This is relevant to AI because as discussed in Chapter 4, AI platforms are culturally biased and not neutral. Machine learning systems have certain implicit or explicit values, norms, and ideals that serve as the target for training the algorithms. Artificial Intelligence is a force multiplier that strengthens whatever values and policies are embedded within it, whether visible or not. The ideology to be implicitly embedded in the AI-based models is defined by whosoever controls the models—currently it tends to be driven by worldviews based in the US or China. The US digital giants incorporate an American set of social-political premises cherished by their elite owners; in China the government supplies the narrative.
India has missed a key opportunity to develop an Indian grand narrative that could serve as the substratum for its own AI platforms. Such a narrative would enhance the shared identity across the population and help Indian society coalesce and function under a common value system. Unfortunately, the exact opposite is happening. India’s elites have adopted digital platforms from US and Chinese companies, subjecting its public to foreign influences that do not align with Indian values and customs.

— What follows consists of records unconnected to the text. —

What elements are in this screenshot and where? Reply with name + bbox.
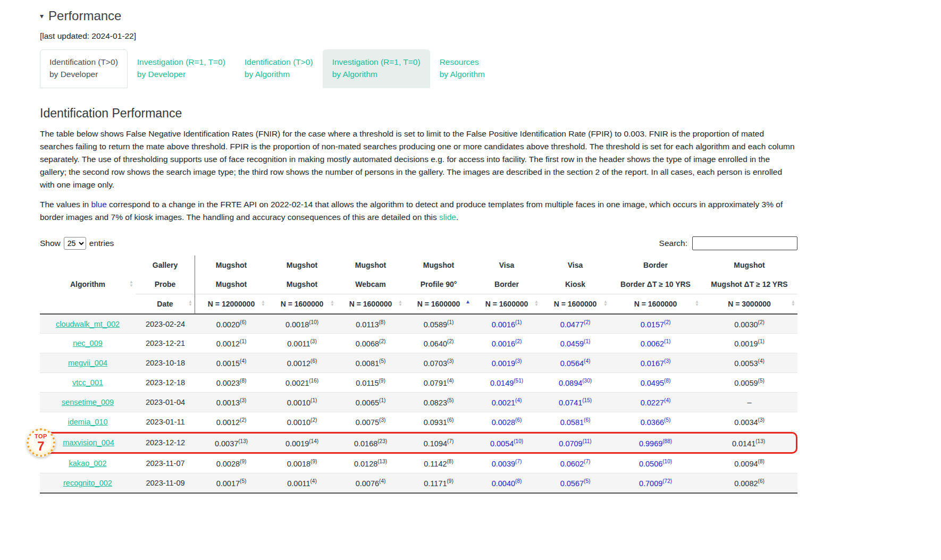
- n-header[interactable]: N = 1600000▲▼: [610, 294, 701, 315]
- table-row: idemia_0102023-01-110.0012(2)0.0010(2)0.…: [40, 412, 797, 432]
- sort-desc-icon: ▼: [791, 304, 795, 308]
- metric-value: 0.0068: [356, 340, 379, 348]
- tab-2[interactable]: Investigation (R=1, T=0)by Developer: [128, 49, 235, 88]
- n-header[interactable]: N = 1600000▲▼: [541, 294, 610, 315]
- probe-header: Profile 90°: [405, 275, 473, 294]
- metric-cell: 0.0018(10): [267, 315, 337, 334]
- row-header-date[interactable]: Date▲▼: [136, 294, 195, 315]
- metric-cell: 0.0062(1): [610, 334, 701, 353]
- n-header[interactable]: N = 3000000▲▼: [701, 294, 797, 315]
- algorithm-link[interactable]: idemia_010: [68, 418, 108, 426]
- table-row: megvii_0042023-10-180.0015(4)0.0012(6)0.…: [40, 353, 797, 373]
- metric-cell: 0.0021(4): [473, 393, 541, 412]
- metric-value: 0.0028: [492, 418, 515, 427]
- algorithm-link[interactable]: sensetime_009: [62, 398, 114, 406]
- slide-link[interactable]: slide: [439, 213, 456, 222]
- algorithm-link[interactable]: vtcc_001: [72, 378, 103, 387]
- algorithm-cell: recognito_002: [40, 473, 136, 494]
- metric-value: 0.0021: [285, 379, 309, 387]
- tab-5[interactable]: Resourcesby Algorithm: [430, 49, 494, 88]
- metric-value: 0.0012: [216, 340, 240, 348]
- algorithm-link[interactable]: maxvision_004: [63, 438, 114, 447]
- metric-cell: 0.0567(5): [541, 473, 610, 494]
- metric-value: 0.0012: [216, 418, 240, 427]
- n-header[interactable]: N = 1600000▲▼: [337, 294, 405, 315]
- metric-value: 0.0018: [287, 460, 310, 468]
- metric-rank: (7): [584, 459, 590, 464]
- n-header[interactable]: N = 1600000▲▼: [267, 294, 337, 315]
- metric-cell: 0.0640(2): [405, 334, 473, 353]
- metric-rank: (5): [664, 417, 670, 423]
- algorithm-link[interactable]: recognito_002: [63, 479, 112, 487]
- metric-value: 0.0011: [287, 340, 310, 348]
- metric-value: 0.0017: [216, 479, 240, 488]
- metric-cell: 0.0823(5): [405, 393, 473, 412]
- algorithm-cell: idemia_010: [40, 412, 136, 432]
- n-header-label: N = 1600000: [485, 300, 528, 308]
- n-header[interactable]: N = 12000000▲▼: [195, 294, 267, 315]
- algorithm-cell: maxvision_004TOP7: [40, 432, 136, 454]
- metric-rank: (8): [240, 378, 246, 384]
- metric-rank: (8): [447, 459, 453, 464]
- metric-rank: (7): [515, 459, 522, 464]
- algorithm-cell: vtcc_001: [40, 373, 136, 393]
- metric-value: 0.0113: [356, 320, 379, 328]
- table-row: vtcc_0012023-12-180.0023(8)0.0021(16)0.0…: [40, 373, 797, 393]
- metric-rank: (1): [447, 319, 453, 325]
- sort-icons: ▲▼: [129, 281, 133, 288]
- metric-rank: (5): [240, 478, 246, 484]
- metric-rank: (15): [582, 397, 592, 403]
- tab-3[interactable]: Identification (T>0)by Algorithm: [235, 49, 323, 88]
- algorithm-link[interactable]: nec_009: [73, 339, 103, 347]
- tab-4[interactable]: Investigation (R=1, T=0)by Algorithm: [323, 49, 430, 88]
- metric-value: 0.0019: [492, 359, 515, 368]
- metric-value: 0.0602: [560, 460, 584, 468]
- metric-rank: (4): [240, 358, 246, 364]
- probe-header: Mugshot: [195, 275, 267, 294]
- n-header-label: N = 12000000: [208, 300, 255, 308]
- collapse-caret-icon[interactable]: ▾: [40, 12, 44, 20]
- entries-select[interactable]: 25: [64, 237, 86, 250]
- metric-cell: 0.0709(11): [541, 432, 610, 454]
- metric-value: 0.0065: [356, 398, 379, 407]
- table-row: nec_0092023-12-210.0012(1)0.0011(3)0.006…: [40, 334, 797, 353]
- n-header-label: N = 1600000: [554, 300, 597, 308]
- metric-rank: (10): [514, 438, 523, 444]
- metric-cell: 0.0564(4): [541, 353, 610, 373]
- metric-cell: 0.0019(1): [701, 334, 797, 353]
- n-header[interactable]: N = 1600000▲▼: [473, 294, 541, 315]
- tab-1[interactable]: Identification (T>0)by Developer: [40, 49, 128, 88]
- column-header-algorithm[interactable]: Algorithm▲▼: [40, 256, 136, 315]
- algorithm-link[interactable]: megvii_004: [68, 359, 107, 367]
- metric-cell: 0.0012(6): [267, 353, 337, 373]
- gallery-header: Mugshot: [701, 256, 797, 275]
- metric-value: 0.0128: [354, 460, 377, 468]
- metric-rank: (4): [515, 397, 522, 403]
- metric-value: 0.0013: [216, 398, 240, 407]
- metric-cell: 0.0602(7): [541, 454, 610, 473]
- gallery-header: Visa: [541, 256, 610, 275]
- metric-value: 0.0019: [285, 439, 309, 447]
- n-header[interactable]: N = 1600000▲▼: [405, 294, 473, 315]
- metric-rank: (10): [309, 319, 318, 325]
- table-row: kakao_0022023-11-070.0028(9)0.0018(9)0.0…: [40, 454, 797, 473]
- metric-rank: (3): [310, 338, 317, 344]
- algorithm-link[interactable]: cloudwalk_mt_002: [56, 320, 120, 328]
- algorithm-link[interactable]: kakao_002: [69, 459, 107, 468]
- metric-cell: 0.0054(10): [473, 432, 541, 454]
- metric-value: 0.0640: [424, 340, 447, 348]
- sort-desc-icon: ▼: [261, 304, 265, 308]
- page-title: Performance: [48, 9, 121, 23]
- metric-value: 0.0016: [492, 320, 515, 328]
- metric-value: 0.0459: [560, 340, 584, 348]
- top-7-badge: TOP7: [27, 428, 55, 457]
- metric-rank: (9): [447, 478, 453, 484]
- metric-rank: (1): [584, 338, 590, 344]
- sort-desc-icon: ▼: [188, 304, 192, 308]
- tab-label-line2: by Algorithm: [440, 68, 485, 80]
- metric-cell: 0.0168(23): [337, 432, 405, 454]
- search-input[interactable]: [692, 236, 797, 250]
- tab-label-line1: Identification (T>0): [49, 56, 118, 68]
- tab-label-line2: by Algorithm: [332, 68, 421, 80]
- sort-desc-icon: ▼: [129, 284, 133, 288]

….. Today’s Indian society is tamasic (laden with lethargy and toxicity) because artha and kama have become disconnected from dharma. This problem is not with the Vedic social system, but with contemporary society. The shift from Vedic to Western social theories has made Indian society vulnerable because its people are lost between the two worlds.
The AI systems proliferating today are intended to attract and influence people that have abandoned dharma and lost their moorings. The machine learning systems of American digital platforms are using big data to build the personal profiles of people’s kama and artha weaknesses on an unprecedented scale. Each individual and group is meticulously tracked and modeled as a portfolio of predispositions that can be targeted, influenced, and manipulated. By stroking their personalities and weaknesses, AI systems easily sway people with external stimuli for commercial and political purposes.
In contrast, people anchored in dharma have a more cultivated conscience, a deeper and more vibrant awareness of the consequences of their actions, and they are less likely to be swayed by kama–artha-based temptations.
Lapse of Kshatriyata
A psychologically resilient society requires the traditional quality of kshatriyata (the attributes of a kshatriya), which is leadership with valor and a willingness to sacrifice for a higher cause. It requires courage, but also strategic thinking, astuteness, and perspicacity. Kshatriyas are in control outside their comfort zone and face opponents head-on. Encounters in the kurukshetra are useful for kshatriya training just like big data is needed for machine learning.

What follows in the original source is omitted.